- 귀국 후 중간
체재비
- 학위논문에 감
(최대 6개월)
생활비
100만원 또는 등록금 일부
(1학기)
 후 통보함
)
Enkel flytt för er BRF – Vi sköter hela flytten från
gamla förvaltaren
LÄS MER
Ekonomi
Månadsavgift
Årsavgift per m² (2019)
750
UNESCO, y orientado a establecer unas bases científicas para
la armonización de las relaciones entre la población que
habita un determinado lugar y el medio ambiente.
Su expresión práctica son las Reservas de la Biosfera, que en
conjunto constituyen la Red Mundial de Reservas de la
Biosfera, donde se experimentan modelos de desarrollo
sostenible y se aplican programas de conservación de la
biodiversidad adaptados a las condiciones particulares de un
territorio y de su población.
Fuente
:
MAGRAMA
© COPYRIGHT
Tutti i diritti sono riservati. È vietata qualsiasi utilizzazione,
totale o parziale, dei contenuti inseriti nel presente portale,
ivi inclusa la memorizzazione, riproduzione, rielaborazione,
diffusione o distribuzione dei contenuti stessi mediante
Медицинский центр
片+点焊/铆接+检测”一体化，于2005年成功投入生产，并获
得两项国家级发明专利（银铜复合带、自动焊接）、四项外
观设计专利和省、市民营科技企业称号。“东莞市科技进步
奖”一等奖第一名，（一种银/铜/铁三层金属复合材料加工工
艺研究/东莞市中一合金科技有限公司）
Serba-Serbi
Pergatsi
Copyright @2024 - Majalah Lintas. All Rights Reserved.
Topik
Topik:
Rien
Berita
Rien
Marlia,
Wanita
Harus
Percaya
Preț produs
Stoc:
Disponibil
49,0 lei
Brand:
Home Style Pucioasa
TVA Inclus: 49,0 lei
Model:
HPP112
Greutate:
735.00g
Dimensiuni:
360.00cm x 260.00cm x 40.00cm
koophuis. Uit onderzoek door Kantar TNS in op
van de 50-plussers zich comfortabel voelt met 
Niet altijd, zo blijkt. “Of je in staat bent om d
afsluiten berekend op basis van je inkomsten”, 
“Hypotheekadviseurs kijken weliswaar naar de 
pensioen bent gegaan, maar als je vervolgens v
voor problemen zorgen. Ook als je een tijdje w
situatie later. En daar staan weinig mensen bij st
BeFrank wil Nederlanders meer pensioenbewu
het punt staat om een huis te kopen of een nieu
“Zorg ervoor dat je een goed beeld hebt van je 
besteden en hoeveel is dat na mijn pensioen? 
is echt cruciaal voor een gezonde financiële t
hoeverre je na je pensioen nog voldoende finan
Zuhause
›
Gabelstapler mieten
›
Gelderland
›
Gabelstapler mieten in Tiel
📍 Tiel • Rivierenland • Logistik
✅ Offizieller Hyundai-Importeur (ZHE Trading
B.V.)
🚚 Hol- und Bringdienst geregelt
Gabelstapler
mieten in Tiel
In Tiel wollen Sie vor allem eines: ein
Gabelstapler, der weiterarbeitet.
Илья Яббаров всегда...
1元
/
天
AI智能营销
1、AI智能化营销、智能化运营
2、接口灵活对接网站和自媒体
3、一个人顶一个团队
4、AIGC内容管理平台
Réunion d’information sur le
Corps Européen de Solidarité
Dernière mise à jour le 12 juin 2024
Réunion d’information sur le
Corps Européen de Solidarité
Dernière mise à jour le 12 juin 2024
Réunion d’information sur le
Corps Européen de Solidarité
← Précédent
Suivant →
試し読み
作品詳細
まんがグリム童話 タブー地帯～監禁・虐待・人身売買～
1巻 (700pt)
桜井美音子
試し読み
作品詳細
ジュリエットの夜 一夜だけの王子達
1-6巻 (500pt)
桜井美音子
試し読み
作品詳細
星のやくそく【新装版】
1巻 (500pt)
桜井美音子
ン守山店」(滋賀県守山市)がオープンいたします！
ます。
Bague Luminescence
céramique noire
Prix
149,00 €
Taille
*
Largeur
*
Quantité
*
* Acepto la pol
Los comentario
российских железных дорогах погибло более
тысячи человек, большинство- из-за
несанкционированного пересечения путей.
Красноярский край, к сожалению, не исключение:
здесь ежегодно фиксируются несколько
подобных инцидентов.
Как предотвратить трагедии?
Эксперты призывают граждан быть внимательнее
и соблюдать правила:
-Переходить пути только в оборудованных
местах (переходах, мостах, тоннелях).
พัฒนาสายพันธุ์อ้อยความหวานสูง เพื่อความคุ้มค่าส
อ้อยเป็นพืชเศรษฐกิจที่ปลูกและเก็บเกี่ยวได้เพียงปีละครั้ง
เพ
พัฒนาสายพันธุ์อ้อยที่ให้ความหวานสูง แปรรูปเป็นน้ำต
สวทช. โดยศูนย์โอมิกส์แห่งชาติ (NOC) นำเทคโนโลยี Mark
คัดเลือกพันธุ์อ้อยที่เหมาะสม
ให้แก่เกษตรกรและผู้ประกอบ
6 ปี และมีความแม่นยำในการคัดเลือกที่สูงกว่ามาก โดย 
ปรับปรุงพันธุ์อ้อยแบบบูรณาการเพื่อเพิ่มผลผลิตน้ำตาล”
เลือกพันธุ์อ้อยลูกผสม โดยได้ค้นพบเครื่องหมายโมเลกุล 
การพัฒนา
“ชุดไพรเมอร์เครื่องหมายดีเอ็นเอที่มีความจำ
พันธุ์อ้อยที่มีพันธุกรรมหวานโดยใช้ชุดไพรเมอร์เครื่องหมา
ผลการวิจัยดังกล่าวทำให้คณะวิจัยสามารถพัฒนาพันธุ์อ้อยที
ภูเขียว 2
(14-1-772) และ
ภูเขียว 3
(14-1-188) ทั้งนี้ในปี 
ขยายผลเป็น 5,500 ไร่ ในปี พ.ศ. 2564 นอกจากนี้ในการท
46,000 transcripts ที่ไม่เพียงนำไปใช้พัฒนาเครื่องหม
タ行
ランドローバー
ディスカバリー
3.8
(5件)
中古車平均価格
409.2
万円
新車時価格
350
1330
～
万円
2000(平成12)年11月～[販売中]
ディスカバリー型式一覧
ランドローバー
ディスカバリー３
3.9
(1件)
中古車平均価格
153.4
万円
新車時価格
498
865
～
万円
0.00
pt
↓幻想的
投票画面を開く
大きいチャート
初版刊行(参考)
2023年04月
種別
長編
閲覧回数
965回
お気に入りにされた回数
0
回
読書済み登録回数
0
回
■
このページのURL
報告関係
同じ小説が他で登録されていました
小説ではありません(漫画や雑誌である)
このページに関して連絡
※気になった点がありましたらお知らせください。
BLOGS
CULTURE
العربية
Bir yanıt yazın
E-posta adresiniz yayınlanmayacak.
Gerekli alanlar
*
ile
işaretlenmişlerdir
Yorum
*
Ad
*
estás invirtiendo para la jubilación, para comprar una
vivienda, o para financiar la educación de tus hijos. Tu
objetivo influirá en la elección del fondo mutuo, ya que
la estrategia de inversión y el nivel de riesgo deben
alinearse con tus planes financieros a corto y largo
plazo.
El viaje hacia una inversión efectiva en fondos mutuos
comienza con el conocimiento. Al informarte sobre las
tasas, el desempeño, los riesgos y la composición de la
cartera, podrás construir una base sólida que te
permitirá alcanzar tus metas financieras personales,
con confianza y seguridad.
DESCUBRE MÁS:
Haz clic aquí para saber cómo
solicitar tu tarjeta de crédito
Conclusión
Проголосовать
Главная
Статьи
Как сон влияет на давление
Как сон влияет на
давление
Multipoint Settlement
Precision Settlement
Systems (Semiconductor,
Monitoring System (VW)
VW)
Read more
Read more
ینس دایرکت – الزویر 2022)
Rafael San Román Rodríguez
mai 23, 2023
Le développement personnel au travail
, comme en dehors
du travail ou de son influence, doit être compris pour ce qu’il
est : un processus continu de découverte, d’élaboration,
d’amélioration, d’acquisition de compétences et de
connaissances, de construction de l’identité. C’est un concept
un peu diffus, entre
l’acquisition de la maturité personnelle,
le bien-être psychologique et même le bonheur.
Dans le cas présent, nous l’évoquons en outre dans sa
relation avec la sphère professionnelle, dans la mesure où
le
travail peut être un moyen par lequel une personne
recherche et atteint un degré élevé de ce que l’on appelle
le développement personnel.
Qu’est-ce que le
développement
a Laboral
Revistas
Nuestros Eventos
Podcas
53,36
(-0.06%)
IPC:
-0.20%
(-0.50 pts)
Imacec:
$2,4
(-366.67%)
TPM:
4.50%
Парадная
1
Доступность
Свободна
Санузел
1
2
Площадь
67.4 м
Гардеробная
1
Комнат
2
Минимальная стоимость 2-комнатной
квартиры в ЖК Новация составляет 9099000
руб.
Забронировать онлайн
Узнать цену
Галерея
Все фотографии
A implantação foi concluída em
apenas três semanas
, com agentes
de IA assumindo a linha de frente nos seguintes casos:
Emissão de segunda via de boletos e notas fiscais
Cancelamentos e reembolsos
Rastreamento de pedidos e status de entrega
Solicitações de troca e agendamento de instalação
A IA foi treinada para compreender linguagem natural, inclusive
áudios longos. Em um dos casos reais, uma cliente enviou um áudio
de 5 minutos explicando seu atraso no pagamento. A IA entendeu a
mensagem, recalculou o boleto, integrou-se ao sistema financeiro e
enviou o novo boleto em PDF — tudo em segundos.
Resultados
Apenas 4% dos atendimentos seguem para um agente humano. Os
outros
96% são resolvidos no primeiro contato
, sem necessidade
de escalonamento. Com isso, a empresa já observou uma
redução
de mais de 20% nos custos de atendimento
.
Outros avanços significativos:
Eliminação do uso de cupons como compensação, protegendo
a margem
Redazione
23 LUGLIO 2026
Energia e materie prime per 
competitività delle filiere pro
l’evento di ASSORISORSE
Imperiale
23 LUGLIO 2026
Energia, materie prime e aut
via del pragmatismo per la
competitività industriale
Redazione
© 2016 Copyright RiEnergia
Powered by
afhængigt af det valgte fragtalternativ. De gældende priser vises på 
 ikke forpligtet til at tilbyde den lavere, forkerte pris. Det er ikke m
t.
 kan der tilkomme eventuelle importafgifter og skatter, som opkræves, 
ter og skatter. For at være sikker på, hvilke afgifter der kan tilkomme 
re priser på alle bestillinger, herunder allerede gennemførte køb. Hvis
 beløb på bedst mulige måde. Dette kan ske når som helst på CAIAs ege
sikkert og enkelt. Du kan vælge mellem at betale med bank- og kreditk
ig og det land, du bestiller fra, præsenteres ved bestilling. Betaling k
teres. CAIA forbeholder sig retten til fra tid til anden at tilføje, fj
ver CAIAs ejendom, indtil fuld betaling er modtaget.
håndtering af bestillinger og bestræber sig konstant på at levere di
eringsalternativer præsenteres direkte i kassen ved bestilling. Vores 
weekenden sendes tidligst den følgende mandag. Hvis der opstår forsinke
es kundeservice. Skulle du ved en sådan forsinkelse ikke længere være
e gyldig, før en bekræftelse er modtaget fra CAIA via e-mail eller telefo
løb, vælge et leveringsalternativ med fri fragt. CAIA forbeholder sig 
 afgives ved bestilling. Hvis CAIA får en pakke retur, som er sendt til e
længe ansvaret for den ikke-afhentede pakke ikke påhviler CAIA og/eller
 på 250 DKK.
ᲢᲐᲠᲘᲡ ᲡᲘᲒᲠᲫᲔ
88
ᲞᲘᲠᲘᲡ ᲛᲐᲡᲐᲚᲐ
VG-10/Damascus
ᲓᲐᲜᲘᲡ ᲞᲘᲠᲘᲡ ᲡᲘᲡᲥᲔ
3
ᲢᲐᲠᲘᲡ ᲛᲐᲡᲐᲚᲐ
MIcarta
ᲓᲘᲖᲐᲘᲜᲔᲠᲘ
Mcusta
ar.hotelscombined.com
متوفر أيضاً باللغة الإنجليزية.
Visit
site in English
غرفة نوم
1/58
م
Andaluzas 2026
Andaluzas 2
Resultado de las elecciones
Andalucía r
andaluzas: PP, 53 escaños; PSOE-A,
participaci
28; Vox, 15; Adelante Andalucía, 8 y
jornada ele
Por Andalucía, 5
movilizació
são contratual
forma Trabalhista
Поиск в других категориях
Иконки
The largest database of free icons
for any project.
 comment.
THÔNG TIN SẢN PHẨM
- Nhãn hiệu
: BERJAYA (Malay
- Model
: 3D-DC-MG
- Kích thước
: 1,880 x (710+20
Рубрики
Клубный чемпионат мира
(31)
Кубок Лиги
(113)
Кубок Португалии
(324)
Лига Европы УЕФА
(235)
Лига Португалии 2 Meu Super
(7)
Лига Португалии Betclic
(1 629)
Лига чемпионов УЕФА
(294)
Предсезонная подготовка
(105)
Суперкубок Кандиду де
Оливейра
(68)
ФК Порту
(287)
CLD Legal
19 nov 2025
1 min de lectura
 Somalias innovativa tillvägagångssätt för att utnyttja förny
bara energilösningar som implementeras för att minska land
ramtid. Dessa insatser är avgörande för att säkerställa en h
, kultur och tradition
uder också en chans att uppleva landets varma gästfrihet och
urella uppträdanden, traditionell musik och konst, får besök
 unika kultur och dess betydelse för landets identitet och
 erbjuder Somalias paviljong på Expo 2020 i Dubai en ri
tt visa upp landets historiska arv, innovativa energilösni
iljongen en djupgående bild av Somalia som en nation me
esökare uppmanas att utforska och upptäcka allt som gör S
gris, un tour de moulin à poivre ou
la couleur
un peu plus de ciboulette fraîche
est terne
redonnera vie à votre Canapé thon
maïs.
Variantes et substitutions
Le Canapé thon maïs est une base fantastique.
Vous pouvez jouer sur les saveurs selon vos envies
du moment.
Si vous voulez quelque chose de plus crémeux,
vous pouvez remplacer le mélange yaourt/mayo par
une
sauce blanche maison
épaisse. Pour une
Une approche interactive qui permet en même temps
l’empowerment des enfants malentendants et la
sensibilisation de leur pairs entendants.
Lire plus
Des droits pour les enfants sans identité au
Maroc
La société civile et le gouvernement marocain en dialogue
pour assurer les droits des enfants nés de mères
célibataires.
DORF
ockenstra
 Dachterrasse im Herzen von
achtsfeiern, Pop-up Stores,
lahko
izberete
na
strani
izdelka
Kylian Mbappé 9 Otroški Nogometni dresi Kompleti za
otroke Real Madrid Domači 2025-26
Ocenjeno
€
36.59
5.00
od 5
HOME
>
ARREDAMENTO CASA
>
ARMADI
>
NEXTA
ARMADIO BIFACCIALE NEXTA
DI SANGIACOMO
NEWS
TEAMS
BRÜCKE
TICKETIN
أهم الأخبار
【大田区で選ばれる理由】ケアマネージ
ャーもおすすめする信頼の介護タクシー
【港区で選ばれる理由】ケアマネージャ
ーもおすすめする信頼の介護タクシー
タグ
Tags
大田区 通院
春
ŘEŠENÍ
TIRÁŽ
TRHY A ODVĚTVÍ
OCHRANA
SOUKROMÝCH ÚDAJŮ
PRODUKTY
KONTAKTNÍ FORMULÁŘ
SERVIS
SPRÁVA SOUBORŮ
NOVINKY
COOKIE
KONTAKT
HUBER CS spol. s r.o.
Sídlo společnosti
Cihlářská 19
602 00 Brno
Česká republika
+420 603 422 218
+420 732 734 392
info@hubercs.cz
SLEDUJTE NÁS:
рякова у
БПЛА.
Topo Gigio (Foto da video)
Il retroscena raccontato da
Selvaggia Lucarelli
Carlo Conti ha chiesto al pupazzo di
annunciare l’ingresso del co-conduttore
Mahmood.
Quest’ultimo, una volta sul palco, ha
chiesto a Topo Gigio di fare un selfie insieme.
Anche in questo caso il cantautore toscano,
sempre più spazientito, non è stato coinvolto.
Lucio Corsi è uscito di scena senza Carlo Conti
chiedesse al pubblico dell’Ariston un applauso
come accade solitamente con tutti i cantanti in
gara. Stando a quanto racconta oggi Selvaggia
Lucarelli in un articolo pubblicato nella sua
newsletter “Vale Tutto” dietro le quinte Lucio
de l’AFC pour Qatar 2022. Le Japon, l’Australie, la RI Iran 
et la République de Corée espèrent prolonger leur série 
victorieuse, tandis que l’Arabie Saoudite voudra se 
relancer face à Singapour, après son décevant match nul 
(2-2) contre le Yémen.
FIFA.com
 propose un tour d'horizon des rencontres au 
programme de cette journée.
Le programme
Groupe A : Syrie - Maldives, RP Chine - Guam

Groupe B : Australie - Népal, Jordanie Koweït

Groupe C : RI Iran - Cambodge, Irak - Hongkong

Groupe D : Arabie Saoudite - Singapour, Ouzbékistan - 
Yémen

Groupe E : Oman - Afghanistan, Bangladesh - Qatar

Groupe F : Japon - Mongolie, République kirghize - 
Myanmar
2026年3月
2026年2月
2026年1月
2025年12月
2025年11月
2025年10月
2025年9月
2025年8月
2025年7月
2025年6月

-=-=-

Work to complete: Each line from the top of the data, up to and including the line that contains "habita un determinado", should be set down exactly.

Task solution:
- 귀국 후 중간
체재비
- 학위논문에 감
(최대 6개월)
생활비
100만원 또는 등록금 일부
(1학기)
 후 통보함
)
Enkel flytt för er BRF – Vi sköter hela flytten från
gamla förvaltaren
LÄS MER
Ekonomi
Månadsavgift
Årsavgift per m² (2019)
750
UNESCO, y orientado a establecer unas bases científicas para
la armonización de las relaciones entre la población que
habita un determinado lugar y el medio ambiente.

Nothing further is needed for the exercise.